YOUNGSTOWN Funds get minority firm on job



The school board is considering a pact to monitor minority hiring.
By JoANNE VIVIANO
VINDICATOR EDUCATION WRITER
YOUNGSTOWN -- The $45,000 that city council has moved into a fund to help minority and female businesses means the Youngstown firm Underwood & amp; Associates will help build the new Harding and Taft elementary schools.
It's not enough, however, to bring more minority companies into the overall $163.5 million city schools construction project, said William M. Carter, executive director of the Youngstown Area Development Corp.
Carter said $300,000 is needed to make loans to minority contractors so they can provide performance bonds. Such bonds are equal to the amount of a contract to guarantee a company's performance; they are returned when the job is complete.

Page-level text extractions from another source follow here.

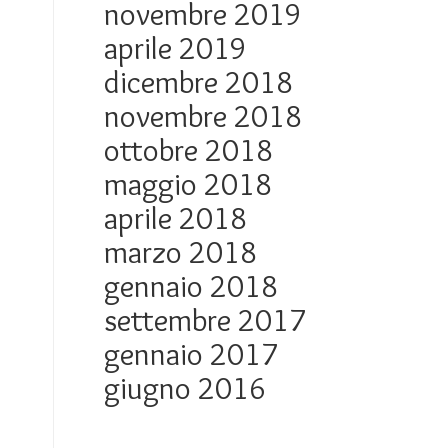
novembre 2019
aprile 2019
dicembre 2018
novembre 2018
ottobre 2018
maggio 2018
aprile 2018
marzo 2018
gennaio 2018
settembre 2017
gennaio 2017
giugno 2016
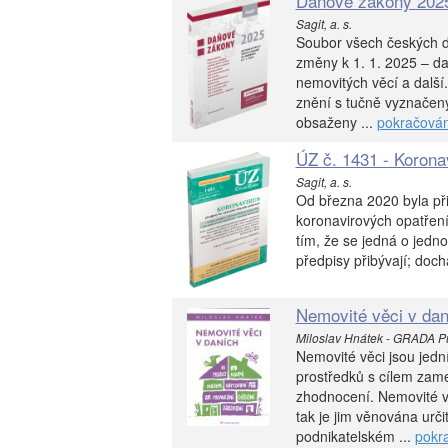
Daňové zákony 202
Sagit, a. s.
Soubor všech českých d
změny k 1. 1. 2025 – da
nemovitých věcí a dalš
znění s tučně vyznačený
obsaženy ...
pokračován
ÚZ č. 1431 - Koronav
Sagit, a. s.
Od března 2020 byla při
koronavirových opatření
tím, že se jedná o jedn
předpisy přibývají; dochá
Nemovité věci v dan
Miloslav Hnátek - GRADA Pub
Nemovité věci jsou jed
prostředků s cílem zame
zhodnocení. Nemovité vě
tak je jim věnována urči
podnikatelském ...
pokr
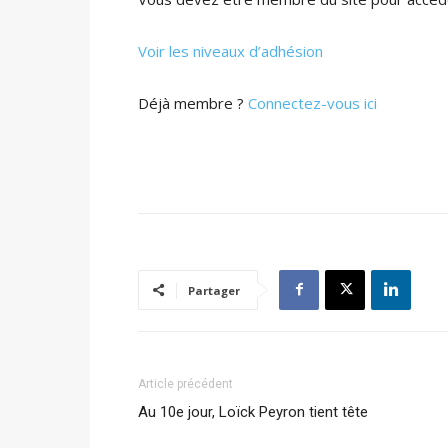
Voir les niveaux d’adhésion
Déjà membre ?
Connectez-vous ici
Partager
Article précédent
Au 10e jour, Loïck Peyron tient tête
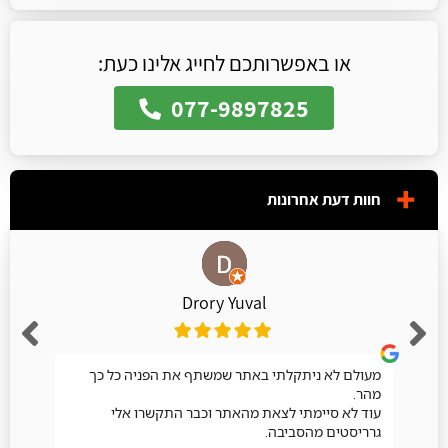
או באפשרותכם לחייג אלינו כעת:
077-9897825
חוות דעת אחרונות
Drory Yuval
מעולם לא ניתקלתי באתר שמשתף את הפניה כל כך
מהר.
עוד לא סיימתי לצאת מהאתר וכבר התקשרו אלי
גרריסטים מהסביבה.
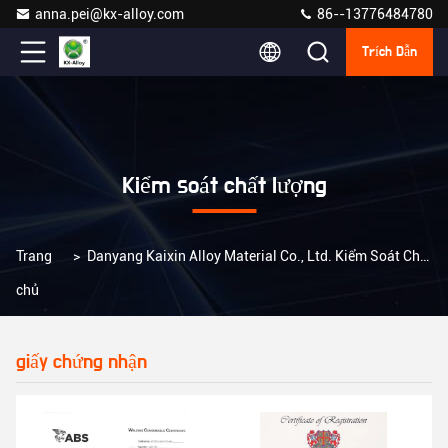
anna.pei@kx-alloy.com
86--13776484780
Trích Dẫn
Kiểm soát chất lượng
Trang
>
Danyang Kaixin Alloy Material Co., Ltd. Kiểm Soát Chất Lượng
chủ
giấy chứng nhận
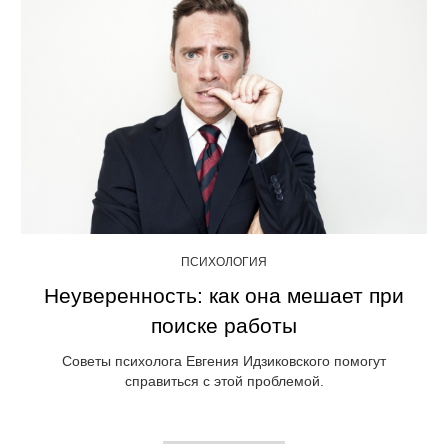
ПСИХОЛОГИЯ
Неуверенность: как она мешает при
поиске работы
Советы психолога Евгения Идзиковского помогут
справиться с этой проблемой.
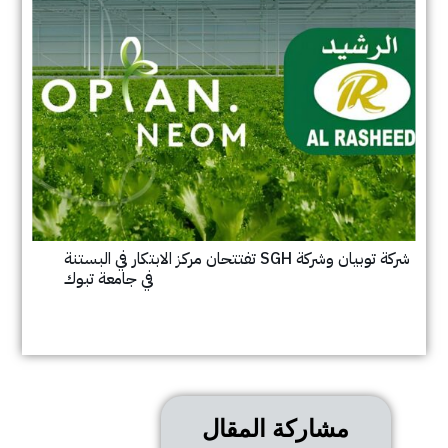
شركة توبيان وشركة SGH تفتتحان مركز الابتكار في البستنة
في جامعة تبوك
مشاركة المقال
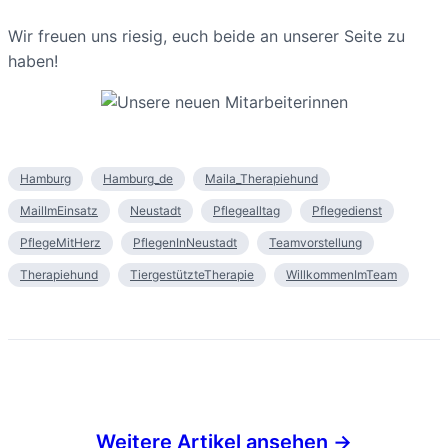
Wir freuen uns riesig, euch beide an unserer Seite zu
haben!
Hamburg
Hamburg_de
Maila_Therapiehund
MailImEinsatz
Neustadt
Pflegealltag
Pflegedienst
PflegeMitHerz
PflegenInNeustadt
Teamvorstellung
Therapiehund
TiergestützteTherapie
WillkommenImTeam
Weitere Artikel ansehen →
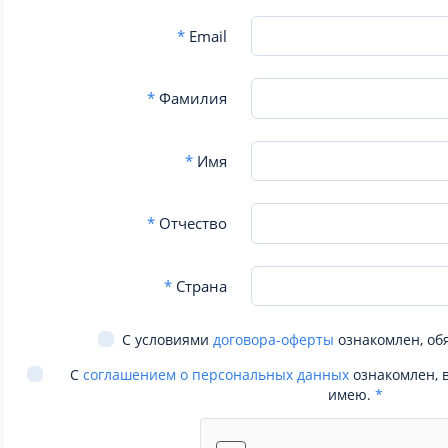
*
Email
*
Фамилия
*
Имя
*
Отчество
*
Страна
С условиями
договора-оферты
ознакомлен, об
С
соглашением о персональных данных
ознакомлен, 
имею.
*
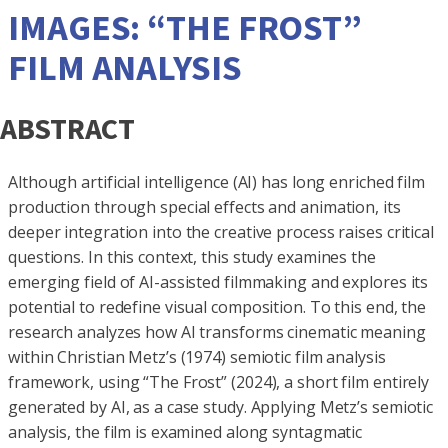
IMAGES: “THE FROST”
FILM ANALYSIS
ABSTRACT
Although artificial intelligence (AI) has long enriched film
production through special effects and animation, its
deeper integration into the creative process raises critical
questions. In this context, this study examines the
emerging field of AI-assisted filmmaking and explores its
potential to redefine visual composition. To this end, the
research analyzes how AI transforms cinematic meaning
within Christian Metz’s (1974) semiotic film analysis
framework, using “The Frost” (2024), a short film entirely
generated by AI, as a case study. Applying Metz’s semiotic
analysis, the film is examined along syntagmatic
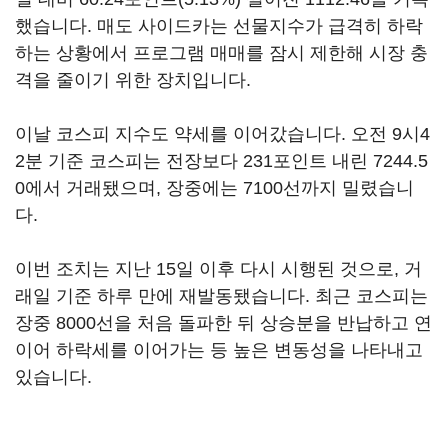
했습니다. 매도 사이드카는 선물지수가 급격히 하락
하는 상황에서 프로그램 매매를 잠시 제한해 시장 충
격을 줄이기 위한 장치입니다.
이날 코스피 지수도 약세를 이어갔습니다. 오전 9시4
2분 기준 코스피는 전장보다 231포인트 내린 7244.5
0에서 거래됐으며, 장중에는 7100선까지 밀렸습니
다.
이번 조치는 지난 15일 이후 다시 시행된 것으로, 거
래일 기준 하루 만에 재발동됐습니다. 최근 코스피는
장중 8000선을 처음 돌파한 뒤 상승분을 반납하고 연
이어 하락세를 이어가는 등 높은 변동성을 나타내고
있습니다.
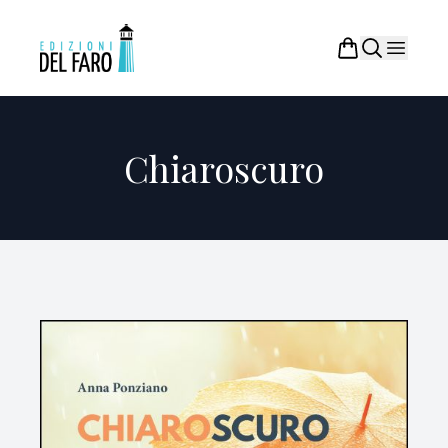
Chiaroscuro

Minority and female companies generally rely on the city for such bonds.
Fund cut short
But federal Community Development Block Grants to the city came in about $1 million lower than expected, meaning the minority development fund was cut short, Carter said.
The $45,000 transferred to the fund Monday came from federal monies in the Community Development Agency fund.
Carter said an amendment to the fair-housing ordinance means city officials may be able to shuffle another $45,000 into the minority business program.
"Right now, what we're trying to do is rob Peter to pay Paul," said Carter, who also heads the city's human relations commission, which oversees the minority program.
In recent months, city council has discussed redirecting up to $600,000 to the minority business program, from various federally funded programs.
Underwood & amp; Associates will work as a subcontractor under Johnson Controls Inc., the group that will handle heating and cooling system controls in all the new and renovated buildings.
Getting minority companies involved in the Youngstown construction project could mean that they'll be viable options for similar school construction programs in Cleveland, Columbus and Toledo, said Al Curry, the school district's equal-employment opportunity contract compliance officer for the construction project.
Paying for project
Eighty percent of the school construction project is funded by a grant from the Ohio School Facilities Commission. The rest is funded through a 4.4-mill property tax issue that was passed in November 1999. Plans are to build six new schools and renovate 10 buildings.
All contractors involved in the project are required to make a good-faith effort to employ at least 20 percent minorities, 20 percent females and 50 percent district residents for school construction projects.
Curry said about 1,200 minorities have been tested in math, reading and writing skills to qualify as laborers; 400 have passed and are ready to work. Those who don't pass are referred to adult education courses and can retake the test.
Curry said he will refer names of those who pass to the contractors. Workers also are being encouraged to apply for apprenticeship programs in various trades.
The minority workers will be added to construction teams incrementally, Curry said.
"They are anxious to go to work, to take care of their families and to show their kids and grandkids over the years that they helped build the schools," he said.
Seeking 1-year contract
In another issue, Curry has asked the board to enter a one-year contract with the Youngstown Area Urban League to oversee a collaborative group that would hire and train monitors to determine if contractors are meeting the minority-hiring goals. Part-time monitors would come from the League as well as other minority-oriented groups such as the Organizacion Civica y Cultural Hispana Americana, the National Association for the Advancement of Colored People and the Associated Neighborhood Centers.
Groups would be paid quarterly based on the projects and number of monitors, Curry said. He said cost has not been determined as a contract is negotiated. A proposal that was presented to the board in May suggested an hourly rate of $27 -- of which 50 percent would provide wages and the rest payroll taxes, supplies and transportation -- not to exceed $47,000.